Types by usage posture
Toilets can be designed to be used either in a sitting or in a squatting posture.
Squat toilets
A squat toilet (also called "squatting toilet", "natural position toilet", or by many national names) is a toilet of any technology type (i.e. pit latrine, urine-diverting dry toilet, flush toilet etc.) which is used in a Squatting position rather than sitting. This means that the Defecation posture used is to place one foot on each side of the toilet drain or hole and to squat over it.
Squatting toilets are the norm in many Asian and African countries, but can also occasionally be found in some European and South American countries. They are common in most Muslim countries. They can be used in conjunction with anal cleansing with water in accordance with Islamic toilet etiquette.
In 1976, squatting toilets were said to be used by the majority of the world's population. However, there is a general trend in many countries to move from squatting toilets to sitting toilets (particularly in urban areas) as the latter are often regarded as more modern.
Usage
Urination
There are cultural differences in socially accepted and preferred voiding positions for urination around the world: in the Middle-East and Asia, the squatting position is more prevalent, while in the Western world the standing and sitting position are more common.
Anal cleansing habits
In the Western world, the most common method of cleaning the anal area after defecation is by toilet paper or sometimes by using a bidet. In many Muslim countries, the faciliites are designed to enable people to follow Islamic toilet etiquette Qaá¸Äʼ al-ḤÄjah. For example, a bidet shower may be plumbed in. The left hand is used for cleansing, for which reason that hand is considered impolite or polluted in many Asian countries. Japanese toilet technology has created the washlet, a registered trademark referring to electric toilet seats with water spray feature for anal and genital cleansing.
Public toilets
A public toilet is accessible to the general public. It may be municipally owned or managed, entered directly from the street. It may be within a building that, while privately owned, allows public access, such as a department store, or it may be limited to the business's customers, such as a restaurant. If its use requires a fee, it is also called a pay toilet.
Depending on culture, there may be varying degrees of separation between men and women and different levels of privacy. Typically, the entire room, or a stall or cubicle containing a toilet, is lockable. Urinals, if present in a men's toilet, are typically mounted on a wall with or without a divider between them. In the most basic form, a public toilet may be not much more than an open latrine. Another form is a street urinal known as a pissoir, after the French term.
Public health aspects
To this day, 1 billion people in developing countries have no toilets in their homes and are resorting to Open defecation instead. The Joint Monitoring Programme (JMP) for Water Supply and Sanitation by WHO and UNICEF is the official United Nations mechanism tasked with monitoring progress towards the Millennium Development Goal relating to drinking-water and sanitation (MDG 7, Target 7c). One target of this goal is to: "Halve, by 2015, the proportion of people without sustainable access to safe drinking-water and basic sanitation" and publishes figures on access to sanitation worldwide on a regular basis. Another organisation which focuses on toilet and sanitation is the World Toilet Organisation which has its founding date, November 19, used for the UN's International World Toilet Day.
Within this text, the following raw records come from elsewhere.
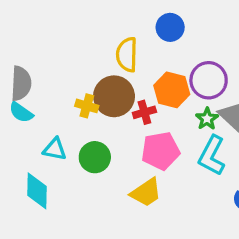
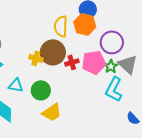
orange hexagon: (172, 90) -> (85, 24), moved
pink pentagon: (160, 151) -> (94, 62), moved
yellow trapezoid: (146, 192) -> (52, 112), moved

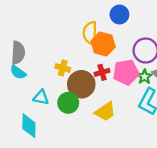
orange hexagon: (85, 24) -> (103, 44), moved
brown circle: (53, 52) -> (81, 84), moved
yellow trapezoid: (52, 112) -> (105, 112), moved

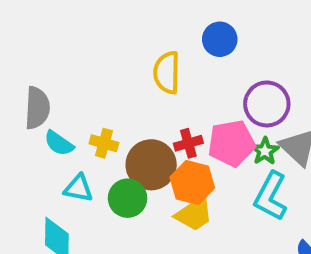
orange hexagon: (103, 44) -> (192, 182), moved
yellow cross: (63, 68) -> (104, 143), moved
cyan semicircle: (18, 72) -> (59, 143), moved

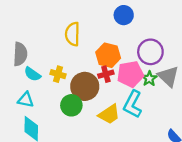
yellow semicircle: (167, 73) -> (72, 34), moved
orange hexagon: (192, 182) -> (108, 55), moved
cyan triangle: (78, 188) -> (26, 100), moved
cyan L-shape: (271, 196) -> (133, 104), moved

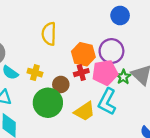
blue circle: (124, 15) -> (120, 15), moved
purple circle: (150, 52) -> (111, 51), moved
brown circle: (85, 86) -> (61, 84), size x0.6
green circle: (71, 105) -> (48, 103), size x1.4

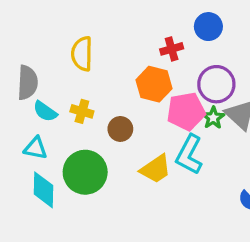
yellow semicircle: (49, 34) -> (82, 54), moved
purple circle: (111, 51) -> (216, 84), moved
red cross: (81, 73) -> (172, 49), moved
green circle: (48, 103) -> (85, 172), moved

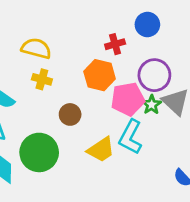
yellow semicircle: (82, 54) -> (36, 48), turned 104
yellow cross: (82, 111) -> (42, 79), moved

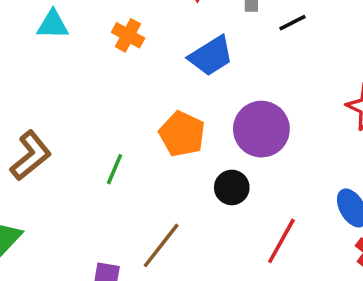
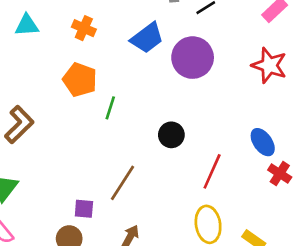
purple circle: (261, 129) -> (193, 58), moved
orange pentagon: (182, 134) -> (80, 80), moved
green line: (115, 169) -> (110, 108), moved

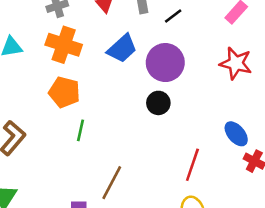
orange cross: (84, 28) -> (64, 45), size x1.6
green line: (110, 108) -> (80, 130), moved
black circle: (171, 135) -> (158, 103), moved

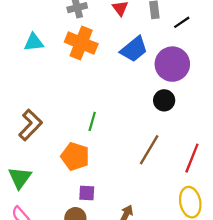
orange pentagon: (64, 92) -> (75, 156), moved
brown line: (112, 183) -> (149, 150), moved

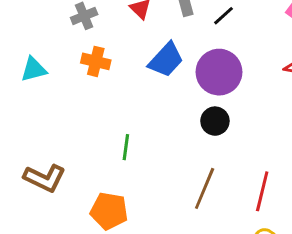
orange cross: (81, 43) -> (96, 61), size x0.7
green line: (92, 121) -> (126, 147), moved
brown L-shape: (30, 125) -> (45, 178), turned 80

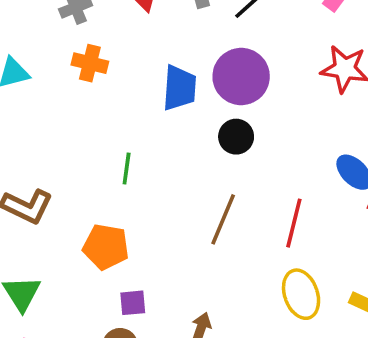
blue trapezoid: (166, 60) -> (179, 88), moved, turned -39

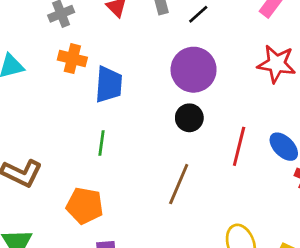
blue trapezoid: (179, 88) -> (109, 84), moved
red line: (294, 223) -> (239, 146), moved

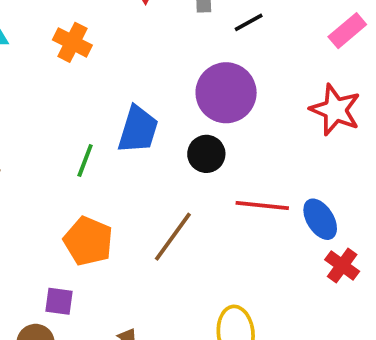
blue trapezoid: (109, 84) -> (138, 130), moved
red line: (239, 146) -> (262, 206), turned 69
orange pentagon: (85, 206) -> (88, 241), moved

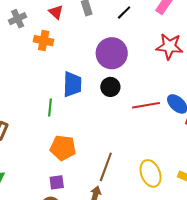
black line: (249, 22) -> (124, 13), moved
orange cross: (72, 42) -> (44, 41), moved
brown line: (173, 237) -> (106, 167), moved

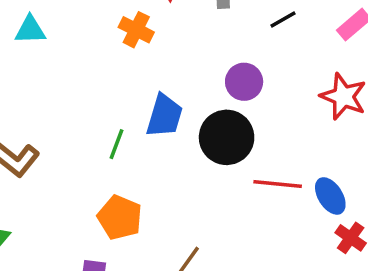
purple circle: (112, 53) -> (244, 82), size x0.7
black circle: (110, 87) -> (227, 137), size x1.6

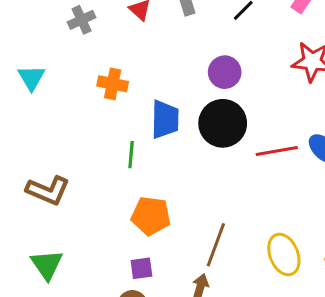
cyan triangle: (30, 30) -> (31, 78), turned -44
orange cross: (136, 30) -> (113, 84), moved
Toilets are one important element of a sanitation system, although other elements are also needed: transport, treatment, disposal or reuse. Diseases, including Cholera, which still affects some 3 million people each year, can be largely prevented when effective sanitation and water treatment prevents fecal matter from contaminating waterways, groundwater and drinking water supplies.
Example of cholera in England
There have been five main Cholera outbreaks and pandemics since 1825. In London alone, the second killed 14,137 people in 1849, and the third took 10,738 lives in 1853â"54. In 1849 the English physician John Snow published a paper On the Mode of Communication of Cholera, in which he suggested that cholera might be waterborne. During the 1854 epidemic, he collected and analyzed data establishing that people who drank water from contaminated sources such as the Broad Street pump died of cholera at much higher rates than those who got water elsewhere.
History
Ancient history
During the third millennium BC, toilets and sewers were invented throughout the world. Mohenjo-Daro circa 2800 BC is cited as having some of the most advanced, with toilets built into outer walls of homes. These toilets were Western-style, albeit a primitive form, with vertical chutes, via which waste was disposed of into cesspits or street drains.
These toilets were only used by the affluent classes; most people would have squatted over old pots set into the ground or used open pits. The people of the Harappan civilization in Pakistan and northwestern India had primitive water-cleaning toilets that used flowing water in each house that were linked with drains covered with burnt clay bricks. The flowing water removed the Human waste. The Indus Valley civilisation had a rudimentary network of sewers built under grid pattern streets.
Other very early toilets that used flowing water to remove the waste are found at Skara Brae in Orkney, Scotland, which was occupied from about 3100 BC until 2500 BC. Some of the houses there have a drain running directly beneath them, and some of these had a cubicle over the drain. Around the 18th century BC, toilets started to appear in Minoan Crete, Pharaonic Egypt, and ancient Persia.
In 2012, archaeologists found what is believed to be Southeast Asia's earliest latrine during the excavation of a neolithic village in the Rạch Núi archaeological site, southern Vietnam. The toilet, dating back 1500 BC, yielded important clues about early Southeast Asian society. More than 30 coprolites, containing fish and shattered animal bones, provided information on the diet of humans and dogs, and on the types of parasites each had to contend with.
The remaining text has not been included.